Pineau, who joined Cohere last year after nearly eight years leading Meta’s Fundamental AI Research lab, said the company’s understated approach extends to one of the hottest buzzwords in the industry: artificial general intelligence, or AGI, the hypothetical point at which AI surpasses human intelligence. “We don’t spend a lot of time talking about AGI,” Pineau said, dismissing the theorizing as a distraction.

Instead, she said, the company rallies around a decidedly less glamorous slogan — “ROI over AGI” — a reference to the return on investment that has yet to materialize across much of the cash-burning AI industry. Pineau said the company’s focus on business clients shapes how the firm thinks about AI risk, cutting through what she described as fear-mongering around hypothetical scenarios. “We’ve had a number of people who’ve gone around and essentially made people scared of AI as opposed to really understanding the real risks,” she said, arguing that time spent catastrophizing could be better spent addressing tangible safety challenges.

Those real risks, she said, include workforce disruption, data privacy, and infrastructure security — concerns that Cohere’s enterprise customers in financial services, healthcare, and government are actively grappling with. “People are worried whether that’s going to impact their jobs, their ability to have a livelihood,” Pineau said. “These are completely legitimate questions.”

On the competitive threat from Chinese AI models, she pushed back against alarmist framing while acknowledging security considerations. The risk of malicious code injection through AI-generated software, she noted, is not unique to any one country. “It’s not only the Chinese who can do this — any developer who decides that they want to do this” has mechanisms to do so, she said, adding that robust safety practices were good hygiene regardless of a model’s origin.

– ‘Spicy takes’ – Pineau said Cohere was well-positioned to capitalize on demand from European and Asian markets wary of dependence on US technology platforms. The company last month announced a deal to acquire German AI firm Aleph Alpha, creating a combined entity valued at around $20 billion with dual headquarters in Toronto and Berlin. The deal, backed by both the Canadian and German governments, is designed to position Cohere as a sovereign alternative for businesses to American AI giants in the European market, as well as in Asia. “Given the geopolitical context, some of them are afraid of just getting locked out of US tech solutions,” she said. “We are more than happy to offer an alternative.”

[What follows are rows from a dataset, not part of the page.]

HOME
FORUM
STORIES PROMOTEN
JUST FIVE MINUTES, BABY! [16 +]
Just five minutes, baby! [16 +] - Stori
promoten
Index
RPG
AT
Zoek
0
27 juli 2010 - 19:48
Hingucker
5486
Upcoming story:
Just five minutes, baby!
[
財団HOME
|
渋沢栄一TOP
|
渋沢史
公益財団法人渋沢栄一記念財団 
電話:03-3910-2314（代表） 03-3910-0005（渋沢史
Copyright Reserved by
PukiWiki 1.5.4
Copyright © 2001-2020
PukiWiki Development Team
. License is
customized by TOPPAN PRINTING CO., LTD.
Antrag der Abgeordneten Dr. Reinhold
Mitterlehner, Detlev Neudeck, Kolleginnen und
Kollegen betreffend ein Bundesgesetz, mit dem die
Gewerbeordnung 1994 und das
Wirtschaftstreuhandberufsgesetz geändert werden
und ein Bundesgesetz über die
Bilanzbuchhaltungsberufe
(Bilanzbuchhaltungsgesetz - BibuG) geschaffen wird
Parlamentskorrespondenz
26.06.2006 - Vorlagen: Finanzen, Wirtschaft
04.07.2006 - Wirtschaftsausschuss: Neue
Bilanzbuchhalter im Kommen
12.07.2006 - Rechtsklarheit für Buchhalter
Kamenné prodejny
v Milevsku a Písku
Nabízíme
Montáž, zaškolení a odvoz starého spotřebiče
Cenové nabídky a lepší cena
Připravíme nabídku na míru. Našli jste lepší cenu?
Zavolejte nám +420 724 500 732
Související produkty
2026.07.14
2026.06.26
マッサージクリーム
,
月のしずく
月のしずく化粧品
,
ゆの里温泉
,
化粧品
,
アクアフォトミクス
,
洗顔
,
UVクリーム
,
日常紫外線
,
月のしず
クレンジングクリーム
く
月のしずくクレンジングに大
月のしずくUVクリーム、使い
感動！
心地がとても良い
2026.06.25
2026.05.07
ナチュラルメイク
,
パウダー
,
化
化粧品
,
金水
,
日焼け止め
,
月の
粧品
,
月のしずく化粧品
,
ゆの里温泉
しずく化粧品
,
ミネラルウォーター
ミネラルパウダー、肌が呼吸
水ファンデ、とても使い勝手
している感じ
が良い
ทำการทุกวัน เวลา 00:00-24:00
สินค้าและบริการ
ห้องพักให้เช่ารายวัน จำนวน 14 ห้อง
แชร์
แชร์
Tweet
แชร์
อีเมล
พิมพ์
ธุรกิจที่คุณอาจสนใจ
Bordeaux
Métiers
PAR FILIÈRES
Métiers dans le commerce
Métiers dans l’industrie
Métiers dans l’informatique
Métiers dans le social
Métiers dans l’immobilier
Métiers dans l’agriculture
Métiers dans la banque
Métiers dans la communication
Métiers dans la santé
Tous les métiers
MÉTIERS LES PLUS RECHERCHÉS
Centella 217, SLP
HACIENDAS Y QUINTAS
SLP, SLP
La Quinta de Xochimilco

While Cohere will continue to call Toronto its global home, Pineau said the company’s ambitions stretch well beyond its borders. With offices in San Francisco, New York, London, and Paris — and now a deepening presence in Germany — the goal is unambiguously international. Still, she suggested the founders’ origins might leave a lasting imprint on the firm’s character. “There may be some particular Canadian folklore that comes with it — some of the values of the co-founders that are going to permeate,” she said.

Asked whether leaning into splashier narratives — like rivals’ warnings of AI doom — might attract more investor attention and generate more publicity, Pineau suggested wryly that “maybe we’d get a lot more air time” by playing along. “Maybe we’ll try some spicy takes once in a while,” she added.